Input material:
▬▬▬▬▬▬▬▬▬▬

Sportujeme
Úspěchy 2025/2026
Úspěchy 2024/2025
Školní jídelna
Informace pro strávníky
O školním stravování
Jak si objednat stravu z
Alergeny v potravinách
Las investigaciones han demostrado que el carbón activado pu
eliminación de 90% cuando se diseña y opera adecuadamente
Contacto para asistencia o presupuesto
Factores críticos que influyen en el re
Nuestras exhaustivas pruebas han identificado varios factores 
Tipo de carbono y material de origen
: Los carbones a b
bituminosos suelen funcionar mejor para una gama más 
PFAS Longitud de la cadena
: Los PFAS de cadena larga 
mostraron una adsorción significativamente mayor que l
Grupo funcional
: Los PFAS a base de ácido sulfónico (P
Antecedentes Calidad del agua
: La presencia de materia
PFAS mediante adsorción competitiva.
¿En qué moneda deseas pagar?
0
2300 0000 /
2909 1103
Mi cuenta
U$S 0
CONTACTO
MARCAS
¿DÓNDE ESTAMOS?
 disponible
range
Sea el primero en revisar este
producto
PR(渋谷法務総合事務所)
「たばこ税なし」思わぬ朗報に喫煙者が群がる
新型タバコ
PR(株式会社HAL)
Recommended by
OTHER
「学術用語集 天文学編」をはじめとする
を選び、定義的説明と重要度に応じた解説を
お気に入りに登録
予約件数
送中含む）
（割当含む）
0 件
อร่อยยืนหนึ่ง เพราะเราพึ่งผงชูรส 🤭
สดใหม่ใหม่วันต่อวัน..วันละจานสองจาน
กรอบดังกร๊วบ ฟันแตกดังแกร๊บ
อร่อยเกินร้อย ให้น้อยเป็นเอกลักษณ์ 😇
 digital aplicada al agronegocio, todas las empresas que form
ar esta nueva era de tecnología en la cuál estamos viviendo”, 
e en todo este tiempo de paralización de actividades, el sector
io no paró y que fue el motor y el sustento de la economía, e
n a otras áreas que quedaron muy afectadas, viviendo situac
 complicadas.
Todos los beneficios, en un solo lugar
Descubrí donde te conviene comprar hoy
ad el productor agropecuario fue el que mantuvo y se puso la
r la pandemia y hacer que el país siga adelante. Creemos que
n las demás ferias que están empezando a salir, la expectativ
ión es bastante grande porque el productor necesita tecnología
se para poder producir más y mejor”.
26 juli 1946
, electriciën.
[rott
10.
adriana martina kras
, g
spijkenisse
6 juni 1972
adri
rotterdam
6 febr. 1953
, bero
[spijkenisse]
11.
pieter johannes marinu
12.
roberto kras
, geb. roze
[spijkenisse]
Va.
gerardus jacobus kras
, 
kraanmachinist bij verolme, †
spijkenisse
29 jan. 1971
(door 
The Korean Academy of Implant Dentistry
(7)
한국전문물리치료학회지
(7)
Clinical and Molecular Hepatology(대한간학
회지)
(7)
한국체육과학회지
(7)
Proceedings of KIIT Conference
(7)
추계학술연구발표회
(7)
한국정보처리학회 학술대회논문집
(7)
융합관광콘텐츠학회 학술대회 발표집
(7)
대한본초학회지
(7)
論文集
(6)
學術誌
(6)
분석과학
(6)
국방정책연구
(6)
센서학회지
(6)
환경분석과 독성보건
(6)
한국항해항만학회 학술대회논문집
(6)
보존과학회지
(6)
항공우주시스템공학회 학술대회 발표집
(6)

▬▬▬▬▬▬▬▬▬▬

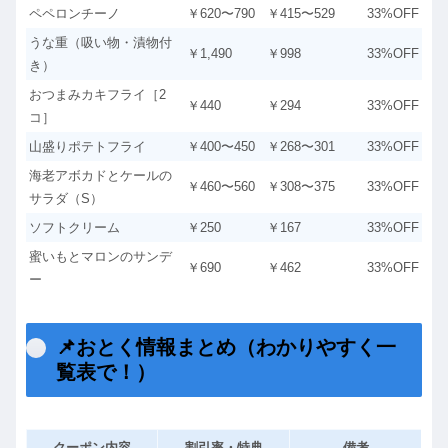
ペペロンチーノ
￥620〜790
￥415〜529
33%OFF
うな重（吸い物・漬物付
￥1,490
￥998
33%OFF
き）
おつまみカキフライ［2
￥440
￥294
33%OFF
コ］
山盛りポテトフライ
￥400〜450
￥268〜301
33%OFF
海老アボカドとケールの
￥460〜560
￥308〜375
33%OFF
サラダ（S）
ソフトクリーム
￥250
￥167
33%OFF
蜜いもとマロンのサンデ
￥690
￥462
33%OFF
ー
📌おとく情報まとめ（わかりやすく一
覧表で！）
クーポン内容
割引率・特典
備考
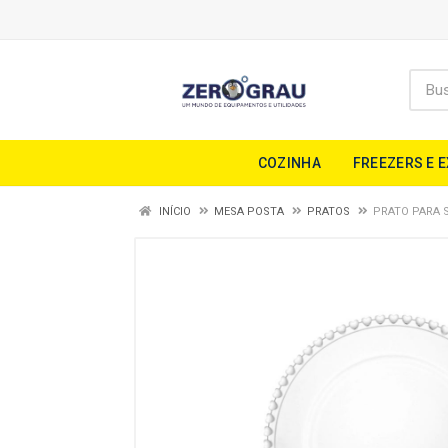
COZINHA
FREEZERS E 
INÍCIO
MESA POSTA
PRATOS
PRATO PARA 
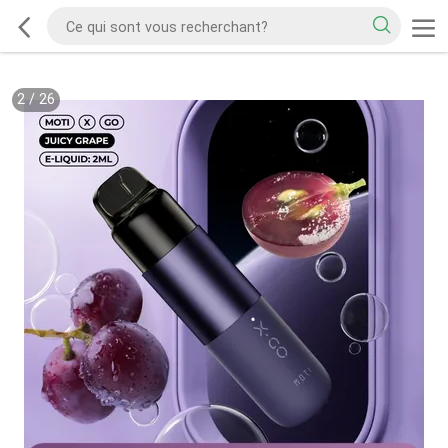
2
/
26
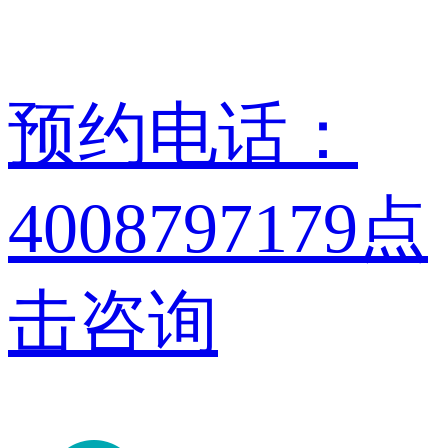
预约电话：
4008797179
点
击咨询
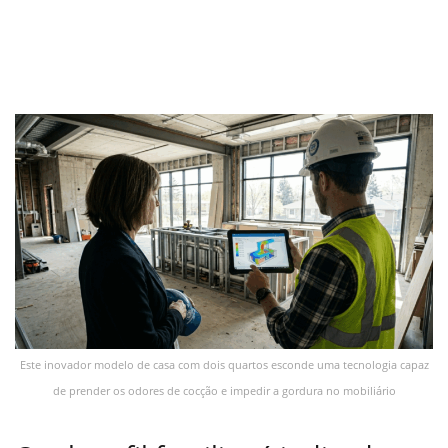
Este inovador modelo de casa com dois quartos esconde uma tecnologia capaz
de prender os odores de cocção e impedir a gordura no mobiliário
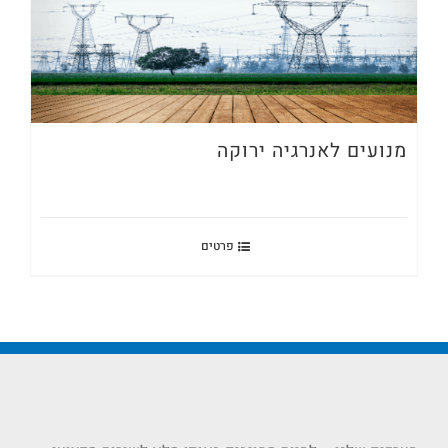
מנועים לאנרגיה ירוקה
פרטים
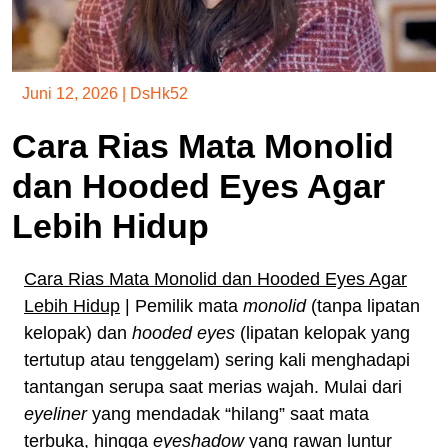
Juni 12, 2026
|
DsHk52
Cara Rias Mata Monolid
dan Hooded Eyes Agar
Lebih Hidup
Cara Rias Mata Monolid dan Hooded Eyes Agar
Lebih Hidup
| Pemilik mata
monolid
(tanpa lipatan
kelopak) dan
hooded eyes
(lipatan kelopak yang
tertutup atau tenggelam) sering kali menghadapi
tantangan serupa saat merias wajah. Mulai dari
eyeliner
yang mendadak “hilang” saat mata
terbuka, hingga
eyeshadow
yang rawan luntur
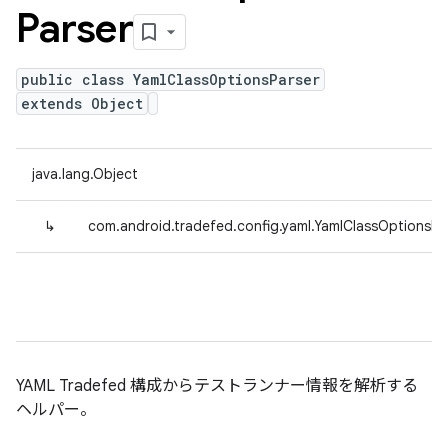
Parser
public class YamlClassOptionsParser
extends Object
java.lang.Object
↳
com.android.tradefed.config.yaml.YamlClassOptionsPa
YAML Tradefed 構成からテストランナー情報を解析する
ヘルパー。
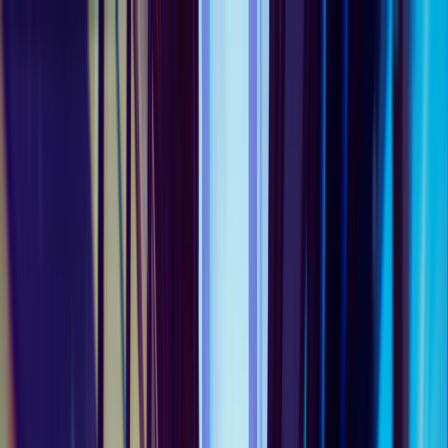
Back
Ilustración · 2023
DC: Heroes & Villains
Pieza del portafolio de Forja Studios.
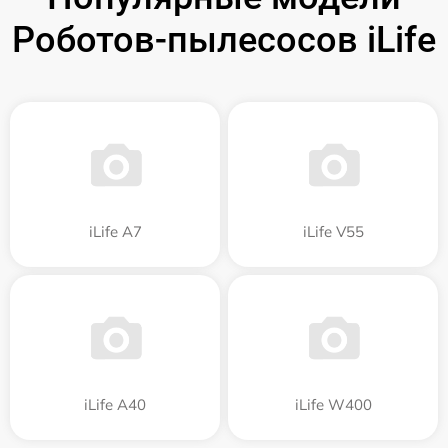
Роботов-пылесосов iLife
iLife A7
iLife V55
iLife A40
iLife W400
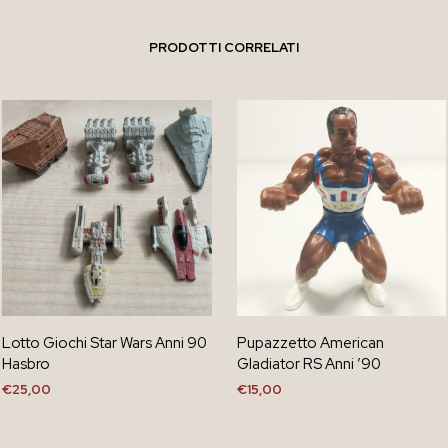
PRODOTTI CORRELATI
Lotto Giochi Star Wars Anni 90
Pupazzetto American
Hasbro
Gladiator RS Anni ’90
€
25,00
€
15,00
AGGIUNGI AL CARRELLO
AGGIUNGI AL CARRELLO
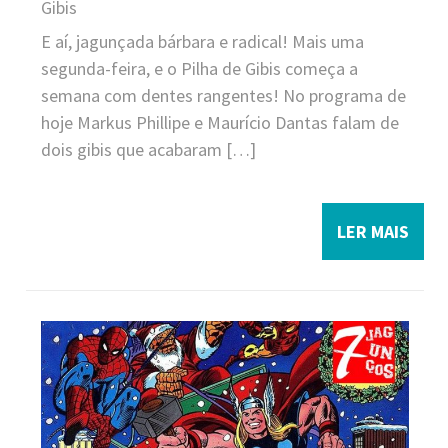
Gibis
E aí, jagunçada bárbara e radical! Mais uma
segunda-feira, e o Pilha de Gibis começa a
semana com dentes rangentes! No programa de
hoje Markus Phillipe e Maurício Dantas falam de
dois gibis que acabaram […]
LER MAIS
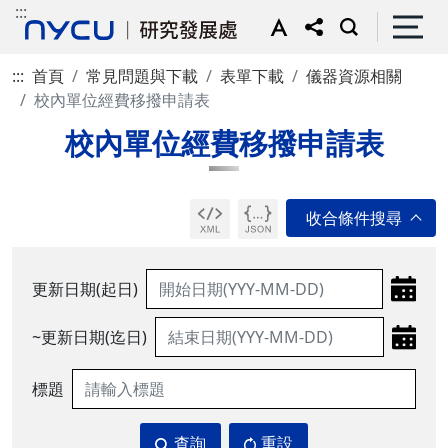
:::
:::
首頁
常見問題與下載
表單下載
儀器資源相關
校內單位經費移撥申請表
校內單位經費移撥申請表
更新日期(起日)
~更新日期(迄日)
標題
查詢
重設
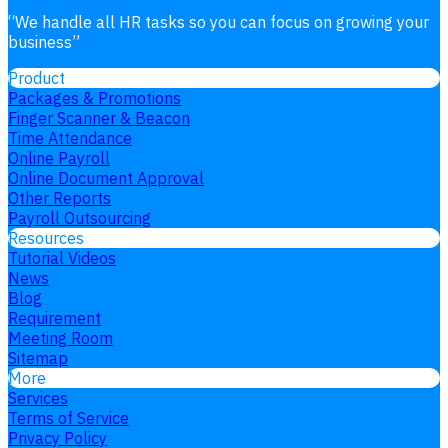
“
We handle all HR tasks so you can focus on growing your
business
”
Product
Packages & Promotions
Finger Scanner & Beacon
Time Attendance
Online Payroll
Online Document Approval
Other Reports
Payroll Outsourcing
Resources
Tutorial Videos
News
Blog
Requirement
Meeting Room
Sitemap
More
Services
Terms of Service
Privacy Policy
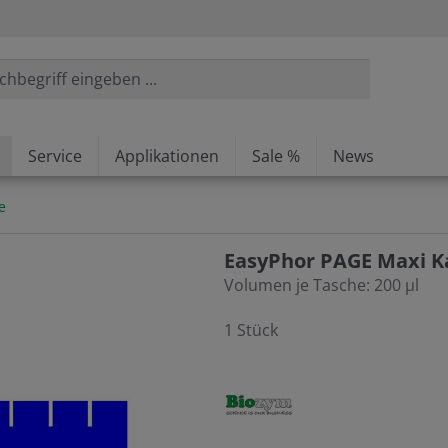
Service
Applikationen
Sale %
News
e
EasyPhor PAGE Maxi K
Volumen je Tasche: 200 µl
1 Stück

▬▬▬▬▬▬▬▬▬▬

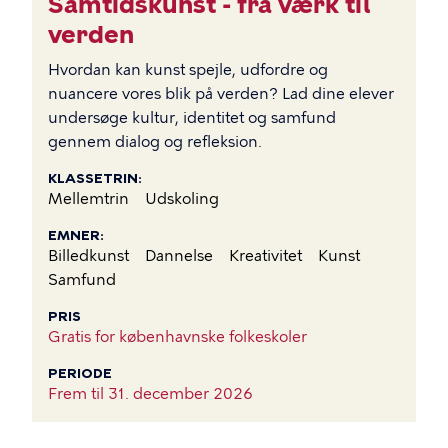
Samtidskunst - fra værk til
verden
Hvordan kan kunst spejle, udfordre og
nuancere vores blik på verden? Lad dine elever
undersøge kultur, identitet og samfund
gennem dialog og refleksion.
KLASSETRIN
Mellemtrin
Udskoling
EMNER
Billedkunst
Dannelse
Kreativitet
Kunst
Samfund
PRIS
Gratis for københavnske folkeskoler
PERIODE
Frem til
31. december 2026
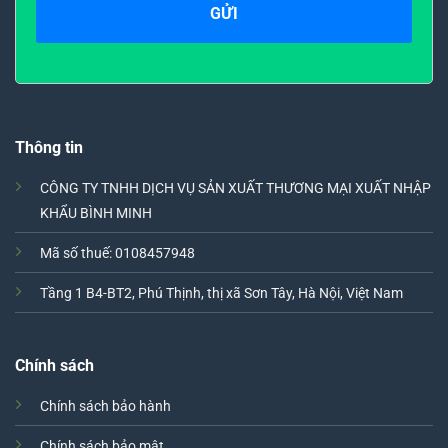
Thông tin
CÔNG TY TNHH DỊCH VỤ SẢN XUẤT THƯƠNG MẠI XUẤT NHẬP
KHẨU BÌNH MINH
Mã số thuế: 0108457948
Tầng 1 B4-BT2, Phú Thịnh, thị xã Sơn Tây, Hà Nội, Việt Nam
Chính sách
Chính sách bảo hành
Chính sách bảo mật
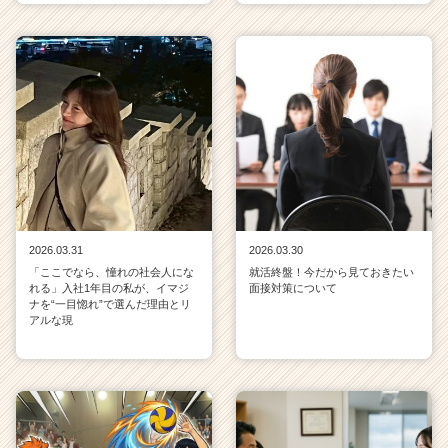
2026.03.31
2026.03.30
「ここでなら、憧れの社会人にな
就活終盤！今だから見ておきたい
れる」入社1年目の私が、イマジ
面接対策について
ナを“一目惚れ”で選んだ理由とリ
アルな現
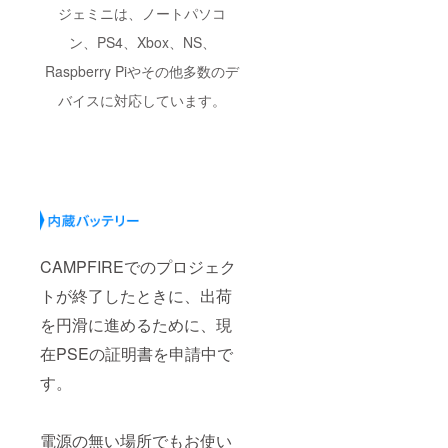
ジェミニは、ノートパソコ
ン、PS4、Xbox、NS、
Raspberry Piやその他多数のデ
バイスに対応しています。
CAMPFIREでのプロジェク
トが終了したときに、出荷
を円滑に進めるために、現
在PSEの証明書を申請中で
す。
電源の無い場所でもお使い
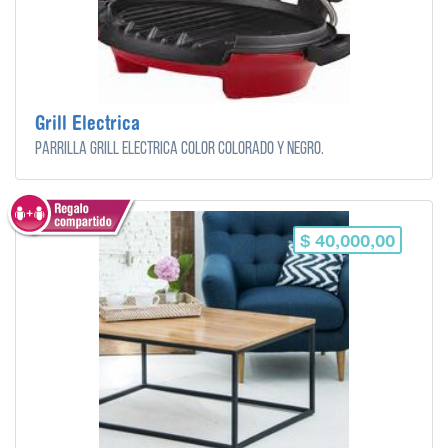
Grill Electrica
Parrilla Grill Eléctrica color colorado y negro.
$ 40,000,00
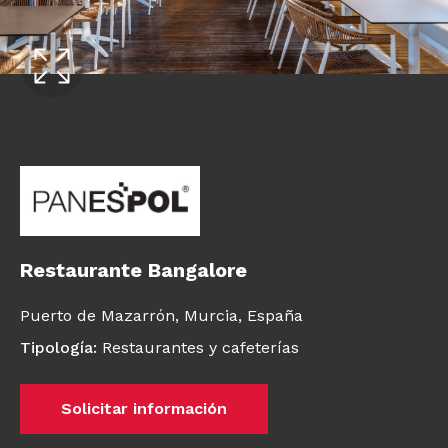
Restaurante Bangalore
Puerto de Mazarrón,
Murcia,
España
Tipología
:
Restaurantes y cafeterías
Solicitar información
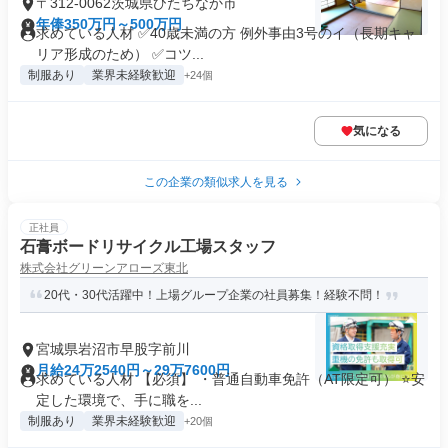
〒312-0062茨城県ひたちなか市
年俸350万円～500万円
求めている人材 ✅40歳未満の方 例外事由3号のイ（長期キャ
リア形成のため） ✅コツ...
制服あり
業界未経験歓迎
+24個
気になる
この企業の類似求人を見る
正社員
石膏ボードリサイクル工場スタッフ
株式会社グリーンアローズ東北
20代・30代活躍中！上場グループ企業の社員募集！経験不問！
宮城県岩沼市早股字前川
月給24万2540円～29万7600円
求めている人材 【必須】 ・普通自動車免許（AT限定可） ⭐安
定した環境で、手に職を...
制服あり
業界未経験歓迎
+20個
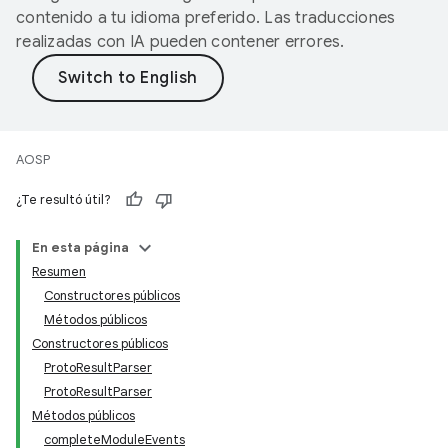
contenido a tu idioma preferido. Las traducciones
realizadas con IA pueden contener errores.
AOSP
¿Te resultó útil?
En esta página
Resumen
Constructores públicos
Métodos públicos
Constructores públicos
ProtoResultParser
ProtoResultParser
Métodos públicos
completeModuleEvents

▬▬▬▬▬▬▬▬▬▬

Task objective: Write out exactly the lines that fall from the line with "digital aplicada al" to the line with "한국정보처리학회 학술대회논문집" in the records above, keeping both ends.

Finished exercise:
 digital aplicada al agronegocio, todas las empresas que form
ar esta nueva era de tecnología en la cuál estamos viviendo”, 
e en todo este tiempo de paralización de actividades, el sector
io no paró y que fue el motor y el sustento de la economía, e
n a otras áreas que quedaron muy afectadas, viviendo situac
 complicadas.
Todos los beneficios, en un solo lugar
Descubrí donde te conviene comprar hoy
ad el productor agropecuario fue el que mantuvo y se puso la
r la pandemia y hacer que el país siga adelante. Creemos que
n las demás ferias que están empezando a salir, la expectativ
ión es bastante grande porque el productor necesita tecnología
se para poder producir más y mejor”.
26 juli 1946
, electriciën.
[rott
10.
adriana martina kras
, g
spijkenisse
6 juni 1972
adri
rotterdam
6 febr. 1953
, bero
[spijkenisse]
11.
pieter johannes marinu
12.
roberto kras
, geb. roze
[spijkenisse]
Va.
gerardus jacobus kras
, 
kraanmachinist bij verolme, †
spijkenisse
29 jan. 1971
(door 
The Korean Academy of Implant Dentistry
(7)
한국전문물리치료학회지
(7)
Clinical and Molecular Hepatology(대한간학
회지)
(7)
한국체육과학회지
(7)
Proceedings of KIIT Conference
(7)
추계학술연구발표회
(7)
한국정보처리학회 학술대회논문집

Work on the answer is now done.